ASSIGNMENT
Return the records that follow unaltered. Omit every picture.

TASK INPUTS
BEGIN

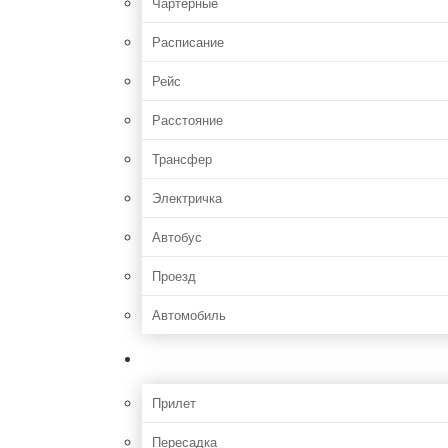
Чартерные
Расписание
Рейс
Расстояние
Трансфер
Электричка
Автобус
Проезд
Автомобиль
Полет
Прилет
Пересадка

END

THE ANSWER
Чартерные
Расписание
Рейс
Расстояние
Трансфер
Электричка
Автобус
Проезд
Автомобиль
Полет
Прилет
Пересадка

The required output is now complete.